Platform Registry
The Platform Registry provides centralized management of all platform components, their versions, upgrade paths, and service discovery. It tracks the lifecycle of every component in the MATIH platform -- from Trino and Spark to Kafka and MLflow -- enabling controlled upgrades, dependency resolution, and service health aggregation across multi-tenant deployments.
Architecture
The Platform Registry runs as a Spring Boot 3.2 service on port 8084 with two primary controllers:
- RegistryController -- Manages component registration, version lifecycle, upgrade path calculation, and upgrade execution orchestration
- ServiceDiscoveryController -- Handles runtime service instance registration, discovery, health aggregation, and dependency graph management
The service persists data in PostgreSQL and publishes events to Kafka topics (registry.version-events and registry.upgrade-orchestration-events) for downstream consumers.
Core Concepts
| Concept | Description |
|---|---|
| PlatformComponent | A registered platform technology (e.g., Trino, Kafka, MLflow) with category and status |
| ComponentVersion | A specific version of a component with semantic versioning, LTS/recommended flags, and dependency tracking |
| UpgradePath | A defined route from one version to another with risk assessment, duration estimates, and rollback procedures |
| UpgradeExecution | A tracked execution of an upgrade for a specific tenant, supporting rolling, canary, blue-green, and staged strategies |
| ServiceInstance | A runtime instance of a service registered for discovery with health monitoring |
| ServiceDependency | A declared dependency between services with type classification and health check configuration |
Component Categories
Components are organized into categories that reflect platform architecture layers:
| Category | Examples | Description |
|---|---|---|
QUERY_ENGINE | Trino, Spark SQL | SQL query execution engines |
STREAMING | Kafka, Flink | Real-time data streaming |
STORAGE | MinIO, Delta Lake, Iceberg | Data storage and table formats |
COMPUTE | Spark, Ray | Distributed compute engines |
ML | MLflow, Ray Serve | Machine learning platforms |
ORCHESTRATION | Temporal, Airflow | Workflow orchestration |
CATALOG | OpenMetadata, Polaris | Data catalog and metadata |
OBSERVABILITY | Prometheus, Grafana | Monitoring and observability |
SECURITY | Vault, Keycloak | Security and identity |
INFRASTRUCTURE | PostgreSQL, Redis | Core infrastructure services |
API Structure
The registry exposes two base paths:
| Base Path | Controller | Purpose |
|---|---|---|
/api/v1/registry | RegistryController | Component and version management, upgrade paths, upgrade execution |
/api/v1/services | ServiceDiscoveryController | Service instance registration, discovery, health, dependencies |
Authentication
All endpoints require JWT authentication via the Authorization: Bearer header.
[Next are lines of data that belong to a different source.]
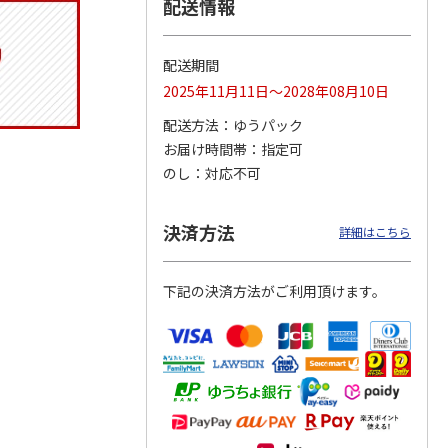
配送情報
配送期間
トマグ
コーデュロイ生地ラ
ふわっとフタタイト
八角形ステンレスマ
2025年11月11日～2028年08月10日
ポムプ
ンチバッグ ハロー
ランチボックス角型
グボトル 500ml リ
4
キティ KCOB2
パペットスンスン
ラックマ リラッ
…
配送方法
ゆうパック
R
…
お届け時間帯
指定可
2,200円
1,485円
4,510円
のし
対応不可
)
(送料別・税込)
(送料別・税込)
(送料別・税込)
決済方法
詳細はこちら
下記の決済方法がご利用頂けます。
Component management operations (registration, version updates, upgrade initiation) require platform administrator or tenant administrator roles.
Event-Driven Integration
The registry publishes events to Kafka for integration with other platform services:
| Topic | Events |
|---|---|
registry.version-events | VERSION_REGISTERED, VERSION_STATUS_CHANGED, VERSION_DEPRECATED, VERSION_END_OF_LIFE, VERSION_END_OF_SUPPORT, RECOMMENDED_VERSION_CHANGED |
registry.upgrade-orchestration-events | UPGRADE_INITIATED, UPGRADE_STARTED, UPGRADE_VALIDATION_FAILED, CANARY_DEPLOYMENT_STARTED, CANARY_PROMOTED, BATCH_COMPLETED, UPGRADE_COMPLETED, UPGRADE_FAILED, UPGRADE_PAUSED, UPGRADE_RESUMED, UPGRADE_CANCELLED, ROLLBACK_INITIATED, ROLLBACK_COMPLETED, ROLLBACK_FAILED, UPGRADE_TIMEOUT |
Caching
The registry uses Spring Cache for frequently accessed data:
| Cache Name | Key | Content |
|---|---|---|
componentVersions | componentId | All versions for a component |
recommendedVersions | componentId | The recommended version for a component |
upgradePaths | fromVersionId-toVersionId | Calculated upgrade routes between versions |
Cache eviction occurs automatically when versions are registered, statuses are updated, or upgrade paths are modified.
Scheduled Tasks
| Task | Schedule | Description |
|---|---|---|
| Version lifecycle processing | Daily at 6:00 AM | Marks versions reaching end-of-life, publishes end-of-support notifications |
| Canary monitoring | Every 30 seconds | Checks health of active canary deployments, triggers auto-rollback on failure |
| Stale execution cleanup | Every 5 minutes | Marks upgrade executions older than 24 hours as failed |